So the bottom line here is trust, I wasn’t able to trust myself within being my directive principle and ready to deal with the consequences of my acts. Now I am and walk the consequences step by step, breath by breath, to learn from them and not repeat it again. My mind isn’t my soulmate anymore, it’s a tool/measurement and not something to participate/induldge within. I am my best friend as me as my body and mind and there is no need to sabotage it, since that would only reflect in my outer world and therefore harm/abuse others. Once we understand that doing what is best for all includes all and therefore also me/us, there is no valid reason to abuse/sabotage life and to reverse our evolution.

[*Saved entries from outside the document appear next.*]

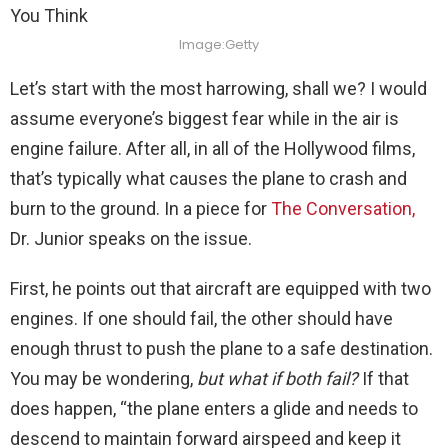
Image:Getty
Let’s start with the most harrowing, shall we? I would
assume everyone’s biggest fear while in the air is
engine failure. After all, in all of the Hollywood films,
that’s typically what causes the plane to crash and
burn to the ground. In a piece for
The Conversation,
Dr. Junior speaks on the issue.
First, he points out that aircraft are equipped with two
engines. If one should fail, the other should have
enough thrust to push the plane to a safe destination.
You may be wondering,
but what if both fail?
If that
does happen, “the plane enters a glide and needs to
descend to maintain forward airspeed and keep it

I forgive myself that I have accepted and allowed myself to personify myself with not having a sense of direction.

I forgive myself that I have accepted and allowed myself to fear getting lost. Within that I forgive myself that I haven’t accepted and allowed myself to trust myself enough to see that I am capable of directing/guiding myself throughout my life.

I forgive myself that I have accepted and allowed myself to choose mind reality over the physical reality.

I forgive myself that I have accepted and allowed myself to experience fear as normal and common sense/directive principles as non existing.

I forgive myself that I have accepted and allowed myself to believe that fear is normal and acceptable to go through.

I forgive myself that I have accepted and allowed myself to panic when entering this fear of getting lost, instead of directing myself by slowing down and breathing.

I forgive myself that I have accepted and allowed myself to perceive my mind as my soulmate, instead of seeing that my physical body is the reason why I live on this planet and my mind is a tool to see what I’ve  accepted and allowed during my presence on this earth.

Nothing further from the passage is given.